All this talk about wipers blades made me go out and pickup a new set today. After years of using those crappy pos trico exact fit blades, i went and got me some bosch microedge excell blades @ advance auto parts. They work great! it started raining on my way home tonight so i was able to test them out. No streaking or chatter just a clean smooth wipe, from now on i'll be using "only" bosch ...


----------



## Zac (Mar 10, 2004)

B14GEE said:


> I have been using my Rainex blades for a few months now, and i love them :thumbup:


I am sure most of you all know of this product already but I have a small auto-detailing company. We use a product by Rain X called Rain X: Anti Fog, and it works exactly as described and holds up for a rather long time.
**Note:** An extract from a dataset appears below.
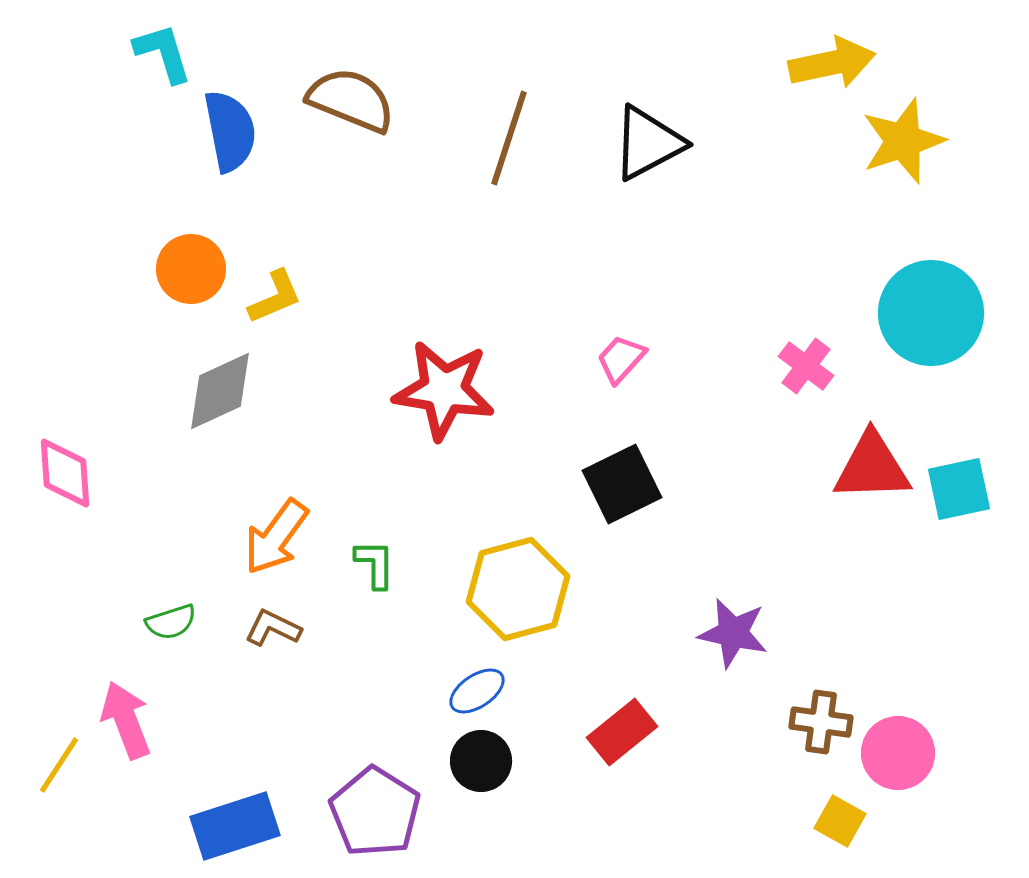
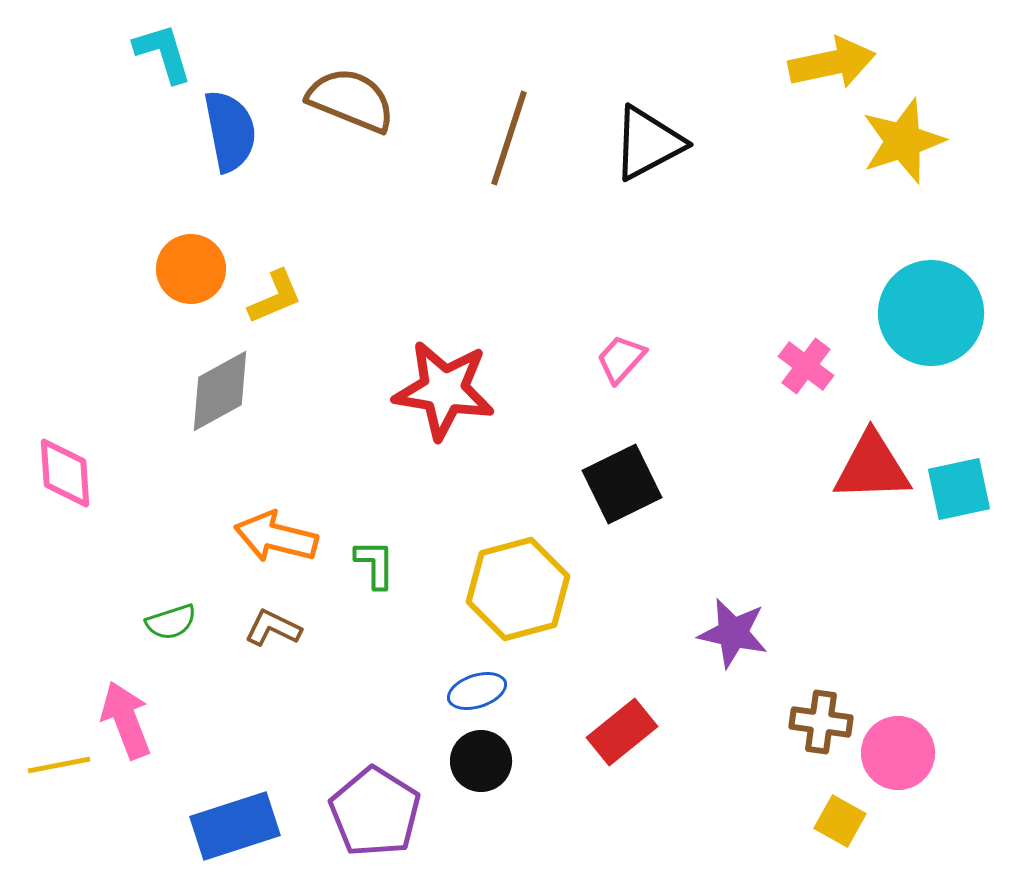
gray diamond: rotated 4 degrees counterclockwise
orange arrow: rotated 68 degrees clockwise
blue ellipse: rotated 16 degrees clockwise
yellow line: rotated 46 degrees clockwise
Only about 4 bucks a bottle and treats quite a few windows. If you hate the interior fogging of your windows, check it. All you do is clean the window, wipe the Anti Fog on in a circular motion while applying pressure and clean the window again. You are good to go and fog free.


----------



## sentra94casper (Jul 4, 2002)

http://www.silblade.com has good wipers and diffrent colors. they say it last lot longer than other brands... I got white ones to mach my car.


----------



## GetsomeGOJO (Apr 4, 2004)

Rain-X windshield washer fluid is a must! I have a slightly zany friend who is OCD about wiper performance. He rolls with the Bosch Micro whatevers, Rain-xes every time he washes his car and uses Rain-X washer fluid. OM Frickkin Gosh! We were in a downpour on I-81 and his wipers were set on intermittant #1. It was crazy.


----------